We fed this information to a supervised machine-learning algorithm called information bottleneck. It knows the metadata corresponding to the file, the file size, the file’s owner, what the extension is and what project it belongs to. Of the 1.7 million files we had, approximately 170,000 files were used to train the system. All 170,000 files were given labels for each project they belonged to, and the learning algorithm searched for patterns in the metadata that would indicate which project it belonged to. Keep in mind that one of the projects had only 157 files out of the total of 1.7 million files, while others had hundreds of thousands of files.
We chose 10 percent of the files from each of these projects to train the system using information bottleneck. Then we took the remainder of the files and asked the system to predict, based on what it learned, which project it thought a new file (that it hadn’t seen before) belonged to. Because we had the project information for all 1.7 million files, we could compare the algorithm’s prediction to the actual project the file belonged to and estimate whether it was correct. You could think of finding different values for each of these projects, so one project could be more valued than others. Then you would naturally estimate how valuable a file is compared with another file, based on what projects exist.

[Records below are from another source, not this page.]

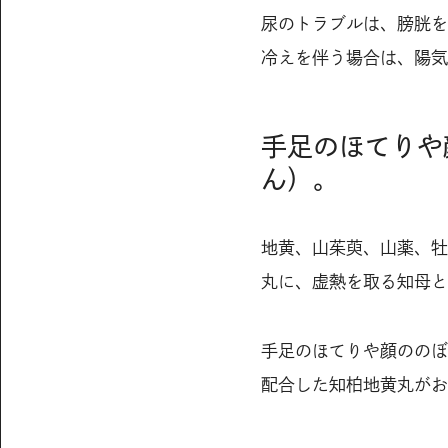
尿のトラブルは、膀胱を
冷えを伴う場合は、陽気
手足のほてりや
ん）。
地黄、山茱萸、山薬、牡
丸に、虚熱を取る知母と
手足のほてりや顔ののぼ
配合した知柏地黄丸がお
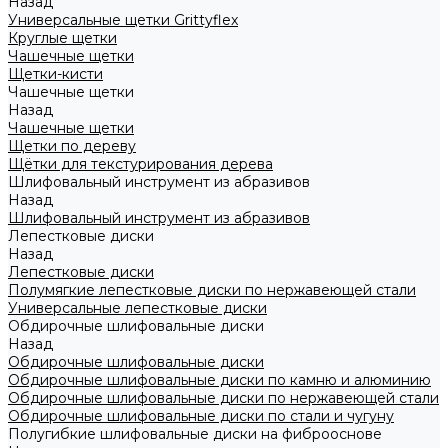
Назад
Универсальные щетки Grittyflex
Круглые щетки
Чашечные щетки
Щетки-кисти
Чашечные щетки
Назад
Чашечные щетки
Щетки по дереву
Щётки для текстурирования дерева
Шлифовальный инструмент из абразивов
Назад
Шлифовальный инструмент из абразивов
Лепестковые диски
Назад
Лепестковые диски
Полумягкие лепестковые диски по нержавеющей стали
Универсальные лепестковые диски
Обдирочные шлифовальные диски
Назад
Обдирочные шлифовальные диски
Обдирочные шлифовальные диски по камню и алюминию
Обдирочные шлифовальные диски по нержавеющей стали
Обдирочные шлифовальные диски по стали и чугуну
Полугибкие шлифовальные диски на фиброоснове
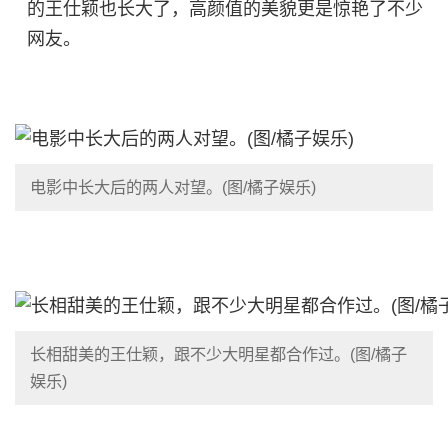
的王仕颖也长大了，高颜值的美貌更是惊艳了不少
网友。
电影中长大后的两人对望。(图/橘子娱乐)
长相甜美的王仕颖，跟不少大明星都合作过。(图/橘子
娱乐)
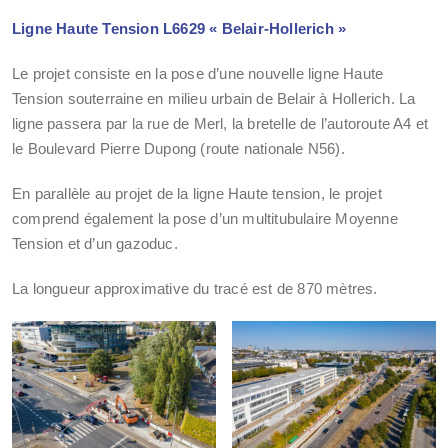
Ligne Haute Tension L6629
« Belair-Hollerich »
Le projet consiste en la pose d’une nouvelle ligne Haute
Tension souterraine en milieu urbain de Belair à Hollerich. La
ligne passera par la rue de Merl, la bretelle de l’autoroute A4 et
le Boulevard Pierre Dupong (route nationale N56).
En parallèle au projet de la ligne Haute tension, le projet
comprend également la pose d’un multitubulaire Moyenne
Tension et d’un gazoduc.
La longueur approximative du tracé est de 870 mètres.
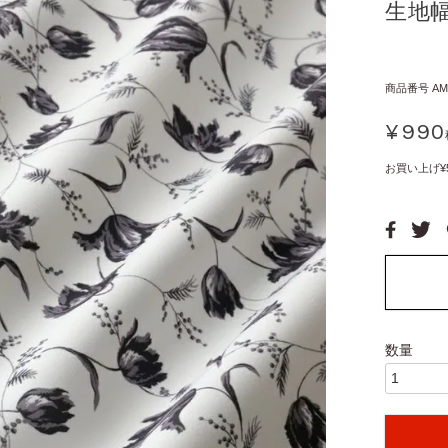
生地幅
商品番号
AM
¥
990
お買い上げ¥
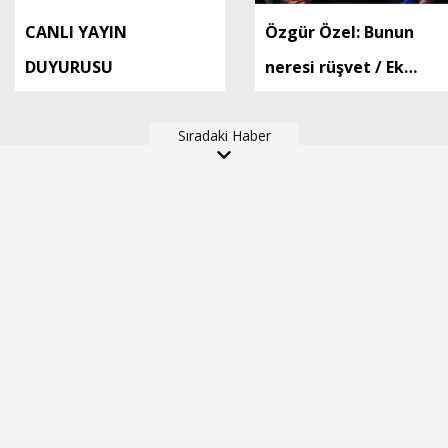
CANLI YAYIN
Özgür Özel: Bunun
DUYURUSU
neresi rüşvet / Ek
fotoğraflar
Sıradaki Haber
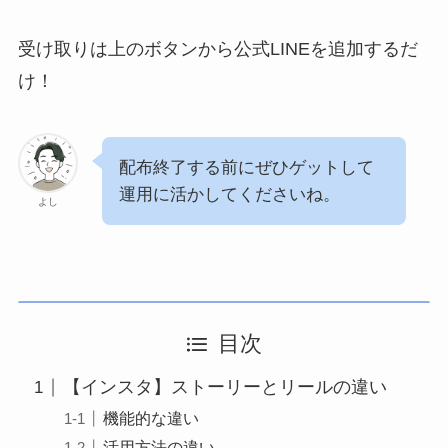
受け取りは上のボタンから公式LINEを追加するだ
け！
配布終了する前にぜひゲットして
運用に活かしてくださいね。
よし
目次
【インスタ】ストーリーとリールの違い
機能的な違い
活用方法の違い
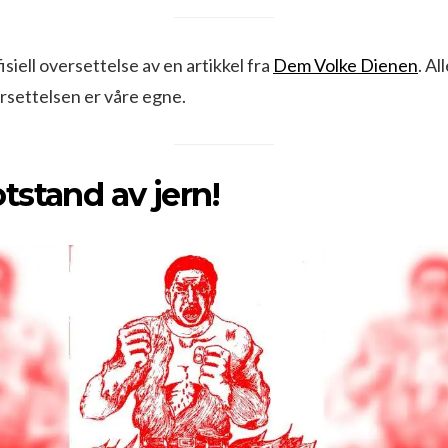
siell oversettelse av en artikkel fra
Dem Volke Dienen
. Al
rsettelsen er våre egne.
stand av jern!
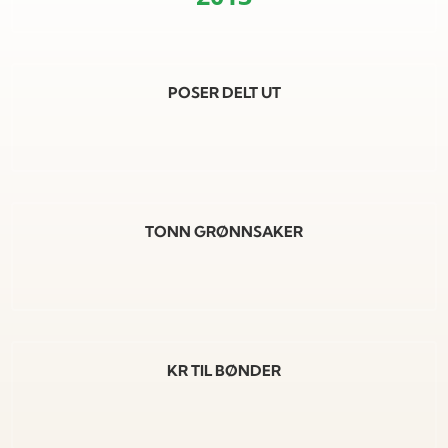
POSER DELT UT
TONN GRØNNSAKER
KR TIL BØNDER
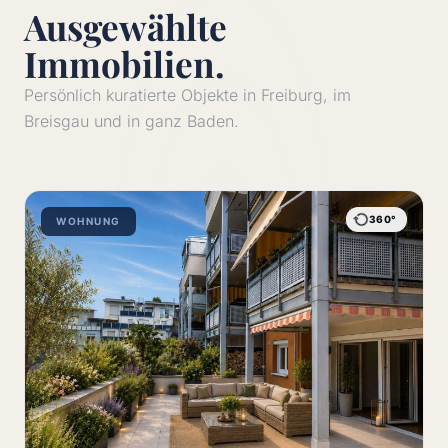
Ausgewählte
Immobilien.
Persönlich kuratierte Objekte in Freiburg, im
Breisgau und in ganz Baden.
360°
WOHNUNG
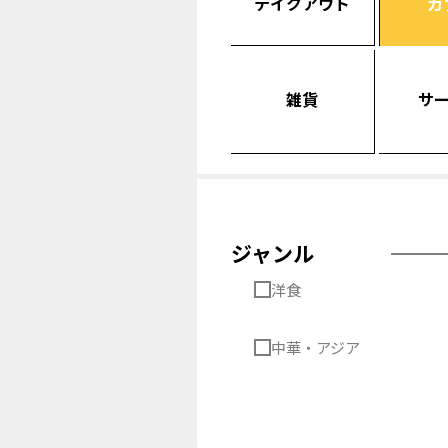
テイクアウト
カ
雑貨
サ
ジャンル
洋食
中華・アジア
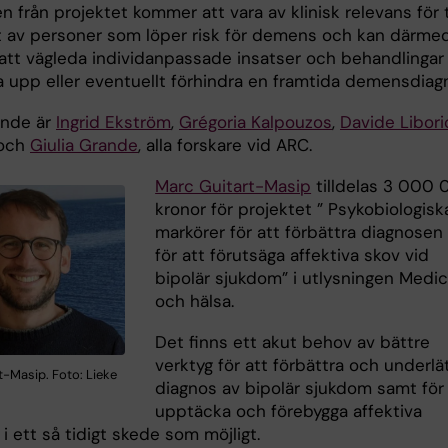
n från projektet kommer att vara av klinisk relevans för t
 av personer som löper risk för demens och kan därme
l att vägleda individanpassade insatser och behandlingar 
ta upp eller eventuellt förhindra en framtida demensdiag
nde är
Ingrid Ekström
,
Grégoria Kalpouzos
,
Davide Libori
och
Giulia Grande
, alla forskare vid ARC.
Marc Guitart-Masip
tilldelas 3 000
kronor för projektet ” Psykobiologisk
markörer för att förbättra diagnosen
för att förutsäga affektiva skov vid
bipolär sjukdom” i utlysningen Medic
och hälsa.
Det finns ett akut behov av bättre
verktyg för att förbättra och underlä
t-Masip. Foto: Lieke
diagnos av bipolär sjukdom samt för 
upptäcka och förebygga affektiva
i ett så tidigt skede som möjligt.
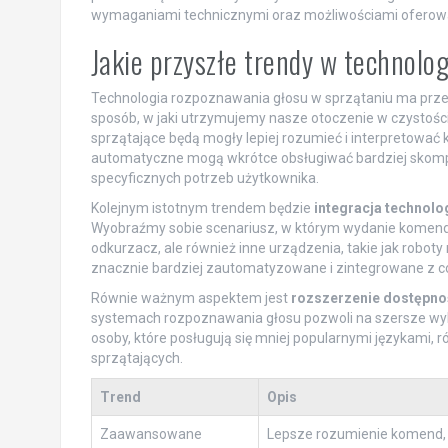
wymaganiami technicznymi oraz możliwościami oferowany
Jakie przyszłe trendy w technolo
Technologia rozpoznawania głosu w sprzątaniu ma prze
sposób, w jaki utrzymujemy nasze otoczenie w czystośc
sprzątające będą mogły lepiej rozumieć i interpretować
automatyczne mogą wkrótce obsługiwać bardziej skompli
specyficznych potrzeb użytkownika.
Kolejnym istotnym trendem będzie
integracja technolo
Wyobraźmy sobie scenariusz, w którym wydanie komendy
odkurzacz, ale również inne urządzenia, takie jak robot
znacznie bardziej zautomatyzowane i zintegrowane z 
Równie ważnym aspektem jest
rozszerzenie dostępno
systemach rozpoznawania głosu pozwoli na szersze wykorz
osoby, które posługują się mniej popularnymi językami,
sprzątających.
Trend
Opis
Zaawansowane
Lepsze rozumienie komend, 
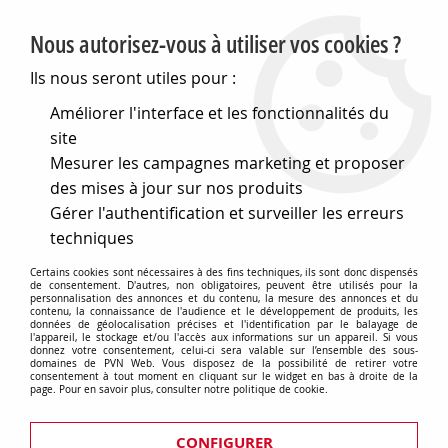
PVN, Vente et conseil en matériel électrique
Nous autorisez-vous à utiliser vos cookies ?
0
Ils nous seront utiles pour :
Améliorer l'interface et les fonctionnalités du
site
Accueil
>
Electronique
>
Composants électroniques
>
Mesurer les campagnes marketing et proposer
Fusibles et accessoires
>
Portes fusibles et accessoires
>
Porte
fusible 5x20 (653441)
des mises à jour sur nos produits
Gérer l'authentification et surveiller les erreurs
techniques
Certains cookies sont nécessaires à des fins techniques, ils sont donc dispensés
de consentement. D'autres, non obligatoires, peuvent être utilisés pour la
personnalisation des annonces et du contenu, la mesure des annonces et du
contenu, la connaissance de l'audience et le développement de produits, les
données de géolocalisation précises et l'identification par le balayage de
l'appareil, le stockage et/ou l'accès aux informations sur un appareil. Si vous
donnez votre consentement, celui-ci sera valable sur l’ensemble des sous-
domaines de PVN Web. Vous disposez de la possibilité de retirer votre
consentement à tout moment en cliquant sur le widget en bas à droite de la
page. Pour en savoir plus, consulter notre politique de cookie.
CONFIGURER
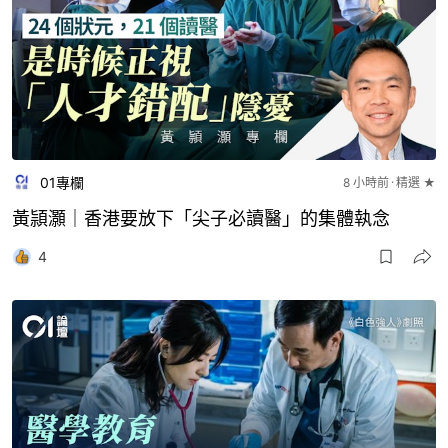
01專欄
8 小時前
精選 ★
黃頴灝｜香港要放下「尖子必讀醫」的集體執念
4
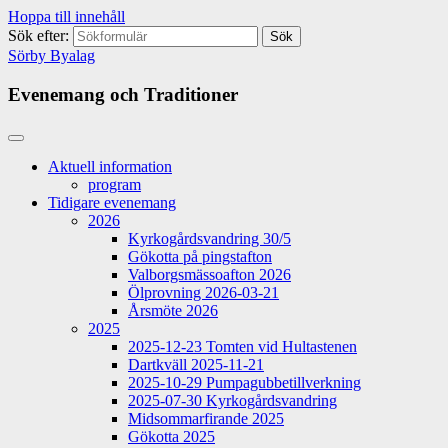
Hoppa till innehåll
Sök efter:
Sörby Byalag
Evenemang och Traditioner
Aktuell information
program
Tidigare evenemang
2026
Kyrkogårdsvandring 30/5
Gökotta på pingstafton
Valborgsmässoafton 2026
Ölprovning 2026-03-21
Årsmöte 2026
2025
2025-12-23 Tomten vid Hultastenen
Dartkväll 2025-11-21
2025-10-29 Pumpagubbetillverkning
2025-07-30 Kyrkogårdsvandring
Midsommarfirande 2025
Gökotta 2025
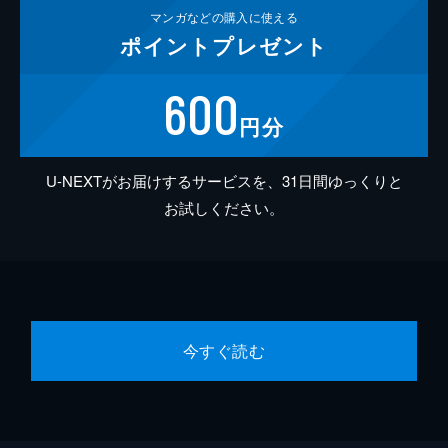
マンガなどの
購入に使える
ポイント
プレゼント
600
円分
U-NEXTがお届けするサービスを、31日間ゆっくりと
お試しください。
今すぐ読む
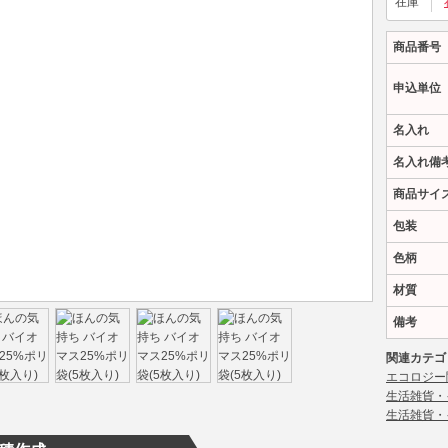
在庫
商品番号
申込単位
名入れ
名入れ備
商品サイ
包装
色柄
材質
備考
関連カテゴ
エコロジー
生活雑貨・
生活雑貨・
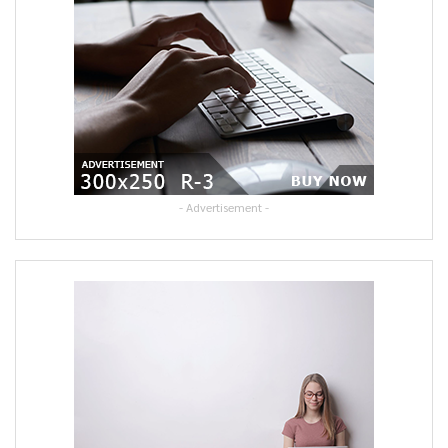
- Advertisement -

For ASTRON, the data sets are basically observations of the skies, so we have metadata that gives us information about the project investigator, who conducted an observation, what part of the sky investigators are looking at, what forces and galaxies were observed—all sorts of information. But this idea has applications beyond astronomy. Any large enterprise with big data could benefit. One reason for publishing the paper (bit.ly/2ixbOYH) was to interest enterprises in beta testing so we can fine-tune the cognitive storage system to find the system value of data in an enterprise context.
ISM: Do you think a seamless integration will occur between cognitive storage and cognitive computing?
GC: Yes, we think this technology integrates very well with IBM Watson* technology. For example, some APIs already available through Watson technology could be used for performing some of the analytics function in cognitive storage. Think about the Internet of Things in terms of data collection, such as weather or traffic. You can’t manually tackle that anymore—too much data exists, and it has different values—so you need some assistance in knowing what to file and where to file it. If you put everything on flash drives, you’re going to quickly eat up your IT budget. You must be smart about what you store long term versus short term, and the storage medium.
ISM: When do you think this technology will be available for clients?
GC: If we have a prototype in a year or less, another year or so will probably be needed to move to the next level. Meanwhile, we could start beta testing with some partners. Maybe two or three years down the road, we’ll have a product that’ll be available for clients.